The cheese starts here – I always wanted to “help people.” And, yet I knew little about what that really meant. I’m a first-generation college student who majored in Psychology and Spanish thinking I would help more people in their native language. Franklin and Marshall College taught me the power of behavior science – every class I took, including Intro to Psych, had a lab component. The research aspect helped gear me towards wanting a PhD in Psychology so I could contribute to the science. So, I headed to the University of Pennsylvania in Philadelphia to post-bac as a Project Director at the Treatment Research Center. I managed NIDA and NIAAA randomized controlled research studies for substance use disorders and comorbid conditions (like depression and stress/anxiety). Part of my role was to interview patients to gather data for their therapists to use in treatment sessions (and in research analyses), including motivational enhancement therapy (MET; Miller 1992), a structured treatment based on Motivationational Interviewing (MI). The feedback served as a nonjudgmental mirror for the patients. Not only did I meet with patients and create feedback sheets, I also listened to recordings of therapists delivering those sessions, assessing adherence to the therapeutic protocol (not being nosy!)… What I heard and observed in those sessions was paradigm-shifting. Therapists did not confront patients - no proverbial “talking some sense” into them. They did not scare or shame them into change. No “You are ruining your life… you are going to die…” Not even “You’re hurting your loved ones and yourself.”  They did not tell them what to do (or not to do) or how to do it (or not do it). They were supportive and collaborative and allowed patients to move at their own pace, reflecting with them on the data in their reports and empowering them to make choices that were consistent with their values. The therapists would also validate a patient’s experience - “It makes sense that this hard” - and helped guide them to what was important to them - “You care about being a good parent and drinking alcohol doesn’t fit with that.”

And it worked! All of a sudden patients were responding with insights and observations about their data. They were marching towards the change that mattered to them because they were inspired from within, by their own reasons for change—which their therapists had worked with them to discover—and not because someone was coercing them. It felt like magic! Patients would share with me their enthusiasm and you could see it on their faces - they were inspired, engaged, and motivated. It was the opposite of the interventions you see on TV and there was no confrontation; it was simply collaboration, working together.  I knew almost immediately that not only did I want to help people but I wanted to help people like that. It was as much about the process -  the how -  as it was about the what.

So, I selected a graduate program that supported evidence-based substance use treatment research (Rutgers, The State University of New Jersey) and then completed internship and postdoc at University of California, San Diego/San Diego VAMC, which all led me back to where I started - on faculty at the University of Pennsylvania doing some of my own research and then got to design and lead a national Motivational Interviewing/Motivational Enhancement Therapy training program in the Department of Veterans Affairs (the largest ever in the world to date and one that is still going strong) teaching other fine clinicians across the country how to use MI skills in their work (Drapkin et al. 2016).

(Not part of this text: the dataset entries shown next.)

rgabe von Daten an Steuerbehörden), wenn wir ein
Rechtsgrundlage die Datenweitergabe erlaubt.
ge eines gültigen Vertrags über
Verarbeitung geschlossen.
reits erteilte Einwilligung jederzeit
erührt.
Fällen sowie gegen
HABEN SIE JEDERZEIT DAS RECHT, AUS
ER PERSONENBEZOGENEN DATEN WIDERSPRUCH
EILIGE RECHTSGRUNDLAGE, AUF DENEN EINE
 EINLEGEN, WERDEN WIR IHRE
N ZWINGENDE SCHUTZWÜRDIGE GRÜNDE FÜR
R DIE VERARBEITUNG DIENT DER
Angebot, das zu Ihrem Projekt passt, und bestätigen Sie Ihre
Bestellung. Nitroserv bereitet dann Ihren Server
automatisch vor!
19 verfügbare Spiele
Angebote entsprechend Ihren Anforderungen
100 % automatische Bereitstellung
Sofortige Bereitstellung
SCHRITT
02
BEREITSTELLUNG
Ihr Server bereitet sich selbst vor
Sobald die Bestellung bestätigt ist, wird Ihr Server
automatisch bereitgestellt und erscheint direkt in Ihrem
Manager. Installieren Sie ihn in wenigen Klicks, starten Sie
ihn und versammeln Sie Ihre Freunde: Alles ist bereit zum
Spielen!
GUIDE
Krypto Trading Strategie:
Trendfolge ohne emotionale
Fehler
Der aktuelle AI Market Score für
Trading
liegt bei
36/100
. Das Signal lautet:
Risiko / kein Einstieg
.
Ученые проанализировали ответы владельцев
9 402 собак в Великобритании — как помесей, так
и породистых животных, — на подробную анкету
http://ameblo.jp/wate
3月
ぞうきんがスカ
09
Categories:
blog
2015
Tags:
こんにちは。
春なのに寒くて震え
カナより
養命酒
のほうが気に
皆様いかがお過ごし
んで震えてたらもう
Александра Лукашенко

And now, I do a strategic smidge of all of the above. I own/run the Cognitive Behavior Therapy (CBT) Center based in good old New Jersey (and serving patients via telehealth across the country), consult in the Behavior Science and health tech worlds, deliver health and wellbeing workshops, produce accessible content (check out my LinkedIn profile), and support Motivational Interviewing training and dissemination, including publishing my first sole authored book with New Harbinger Publications (Drapkin, 2023).